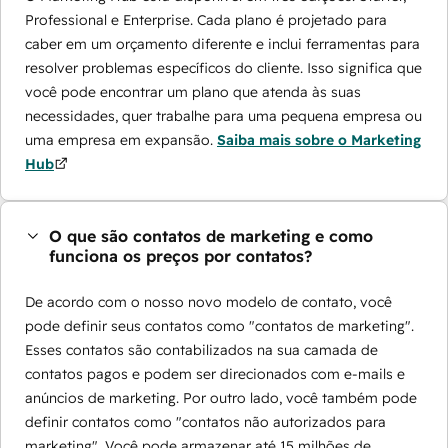
Professional e Enterprise. Cada plano é projetado para
caber em um orçamento diferente e inclui ferramentas para
resolver problemas específicos do cliente. Isso significa que
você pode encontrar um plano que atenda às suas
necessidades, quer trabalhe para uma pequena empresa ou
uma empresa em expansão.
Saiba mais sobre o Marketing
Hub
O que são contatos de marketing e como
funciona os preços por contatos?
De acordo com o nosso novo modelo de contato, você
pode definir seus contatos como "contatos de marketing".
Esses contatos são contabilizados na sua camada de
contatos pagos e podem ser direcionados com e-mails e
anúncios de marketing. Por outro lado, você também pode
definir contatos como "contatos não autorizados para
marketing". Você pode armazenar até 15 milhões de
::::::
- _WHAT YOU WILL DO_
Pictures do not go in the copy; print every entry exactly as it stands.

- _YOUR SOLUTION_
Professional e Enterprise. Cada plano é projetado para
caber em um orçamento diferente e inclui ferramentas para
resolver problemas específicos do cliente. Isso significa que
você pode encontrar um plano que atenda às suas
necessidades, quer trabalhe para uma pequena empresa ou
uma empresa em expansão.
Saiba mais sobre o Marketing
Hub
O que são contatos de marketing e como
funciona os preços por contatos?
De acordo com o nosso novo modelo de contato, você
pode definir seus contatos como "contatos de marketing".
Esses contatos são contabilizados na sua camada de
contatos pagos e podem ser direcionados com e-mails e
anúncios de marketing. Por outro lado, você também pode
definir contatos como "contatos não autorizados para
marketing". Você pode armazenar até 15 milhões de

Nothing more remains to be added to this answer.